With an overall floorspace of some 2,400m², the police building features a ground floor parking area with administrative offices alongside, while the upper two levels accommodate more office space. Structurally the building has a cast in-situ concrete frame which is then topped with the steel formed wave-like roof.

Model showing the curvature of the roof

Steelwork connects to the concrete frame at roof level

The new police station will be open prior to the Olympics and will be a landmark structure for Taplow

3D model showing the roof’s double curve

Explaining the rationale behind the project’s hybrid concrete and steel design, ttsp Architect Darren Stacey says: “When designing the project we quickly realised the only economical way we could achieve the desired curving roof was to use steel.

“It has a double curve and would have required a lot of formwork to achieve this shape using concrete. The cost comparison led us to steel.”

The building is founded on a series of 20m deep piles which in turn support the slab and the concrete frame. The building’s entire frame was completed, by main contractor Willmott Dixon, prior to steelwork contractor, Crown Structural Engineering, starting its steel erection programme.

This sequence allowed the steel erection team to work off of the completed concrete deck which forms the floor of the building’s second storey. Concrete columns were cast up to roof height and the steel structure is connected to these at ceiling level via holding down bolts.

Spanning the building’s width are eight identical steel curved cellular beams which form a barrel vault shape. Chosen for economic and cost reasons, the cellular beams were curved into the necessary shape during their fabrication process.

“Traditional beams would have had to have gone through a bending process, by choosing cell beams we cut down on a required process and saved the client money,” says AECOM Project Engineer David Cuckow.

Supported on the cellbeams and creating the roof structure’s double curve are a series of extended cleats to support the curved PFC purlins positioned perpendicular to the main rafters. These hot rolled purlins are all set at different positions to form the undulating shape.

As well as having the longitudinal double curve, one of the gable ends splays outwards, forming an ‘eyebrow’ over the main entrance area. To create this complex shape, where the roof is in fact sloping in three directions, the purlins’ radii have to change at every purlin line to ensure stability of the shape. The shape consequently requires every purlin connection to be a moment connection to the rafters.

“The double curve actually flattens out slightly as the roof reaches its apex, again complicating the design,” says Crown Project Designer Richard Noble. “Without 3D modelling a structure like this would have been extremely difficult to design.”

Mr Cuckow agrees and says: “Defining the geometry for the roof was the biggest challenge associated with this project.”

The roof also features three spine beams, one directly central and acting as an apex beam. All of these members are also cellular beams, but these were formed from three separate sections as their profiles change along their lengths.

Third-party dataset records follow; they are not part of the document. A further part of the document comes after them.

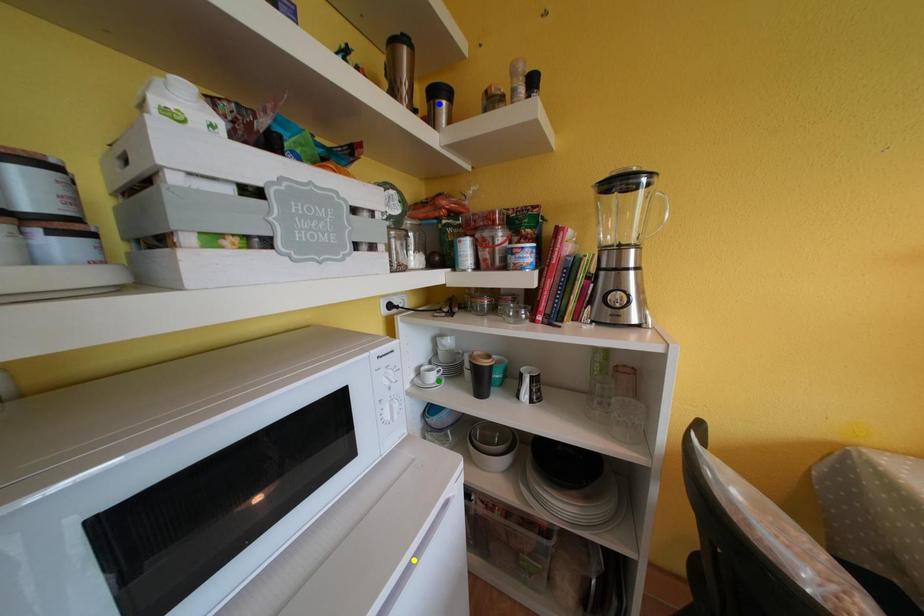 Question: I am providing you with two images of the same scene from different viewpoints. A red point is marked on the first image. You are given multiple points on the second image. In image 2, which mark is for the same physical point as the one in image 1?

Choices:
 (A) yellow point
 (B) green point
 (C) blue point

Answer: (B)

“Another challenge was getting all of the cellbeams to line up in both directions, with no purlin locations near to any of the beam holes,” adds Mr Noble.

Designing the roof was not the only challenge faced by the design team, they also had to make sure the cladding system, in this case an upstanding seam, could be installed over such an unusual shape.

The cladding contractor had to be liaised with at an early stage and a full-size mock-up of the roof’s ‘eyebrow’ section was constructed. This then allowed the cladding contractor to get its product and erection sequence correct for the double curve area prior to starting on site.

By producing the mock-up, the design team were able to ensure the roof’s steel design worked for the cladding, and the curves allowed rainwater run-off.

Once on site Crown erected the entire steel roof in two weeks, which allowed the cladding contractor to start its work on schedule.

Due to be completed during the Summer, Taplow’s new police building will have a key role to play during the London 2012 Olympics due to its close proximity to Dorney Lake (rowing venue), and its highly visual curving roof will make it a legacy structure in the Buckinghamshire village.